Will the triumph of the messianic Israeli far right destabilize the country ?

H. Scott Prosterman

Informed Comment  /  July 27, 2023

Oakland, Ca. – The Israeli government voted this week to limit their Supreme Court’s ability to overturn unconstitutional laws after several months of debate.  This elicited storm of global criticism, including from the American Jewish Committee (AJC), which said it is “gravely concerned” that this will further fracture Israel and American Jewry. It has also provoked huge demonstrations, notably from thousands of enlisted Israeli military and reservists threatening to not report for duty. The reaction from the White House meanwhile, has been nothing short of enabling, with a tepid statement about the importance of consensus building, as if that were important to Prime Minister Benjamin “Bibi” Netanyahu. The social and political consequences include “legal action, a general strike and possible refusal by some 10,000 military reservists to report for duty.” Israel even had its own Charlottesville parallel on Monday when a man drove into a crowd of protesters near Kfar Sava, at a massive demo. 

The Knesset passed a law preventing the Supreme Court from striking down laws they find “unreasonable” in light of the country’s basic laws and from nixing governmental appointments on grounds of corruption. This is the culmination of a campaign by Israeli PM Benjamin “Bibi” Netanyahu, and Ministers Itamar Ben-Gvir and Bezelal Smotrich to consolidate their far-right wing coalition power in perpetuity, and to pass anti-democratic legislation to ensure that aim. This step would aid Netanyahu’s fight against graft and corruption charges, and upend democratic norms in Israel. It would also open the door legislative annexation of Palestinian territories in violation of international law.

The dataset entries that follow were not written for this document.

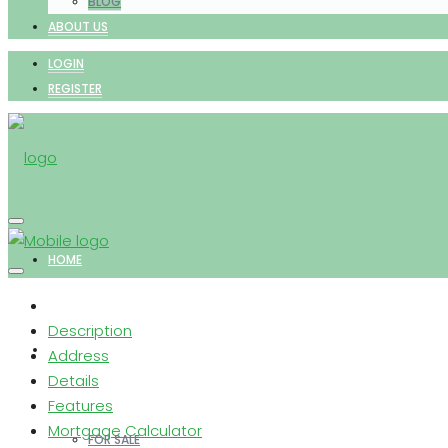
BLOG
ABOUT US
LOGIN
REGISTER
HOME
Description
PROPERTIES
Address
Details
Features
Mortgage Calculator
FOR SALE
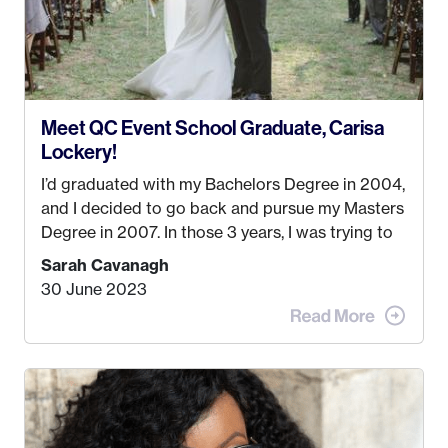
Meet QC Event School Graduate, Carisa
Lockery!
I’d graduated with my Bachelors Degree in 2004,
and I decided to go back and pursue my Masters
Degree in 2007. In those 3 years, I was trying to
find a job that I really thought I would be happy
Sarah Cavanagh
doing. My dream was always to work for an
30 June 2023
advertising agency in New York City! However,
when I met my (eventual) husband in 2005, I
decided this was no longer the path I wanted to
take. I hated every job I had that required me to
be stuck in an office from 9am – 5pm every day. I
just knew I wasn’t cut out for that. So, I gave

If a majority in the US Congress took similar steps in these polarized times a civil war could erupt here that would make January 6 look like a picnic. The battle for democracy in Israel thus mirrors the parallel struggle in the U.S. The protest dynamic in Israel, on the other hand, bears some similarities to recent US movements, from “Occupy Wall Street” to “Black Lives Matter,” with big crowds in the streets that sometimes block key thoroughfares. I have discussed the vertical alliance between Donald Trump and Israeli PM Benjamin “Bibi” Netanyahu; and pointed to the political, governmental and historical parallels.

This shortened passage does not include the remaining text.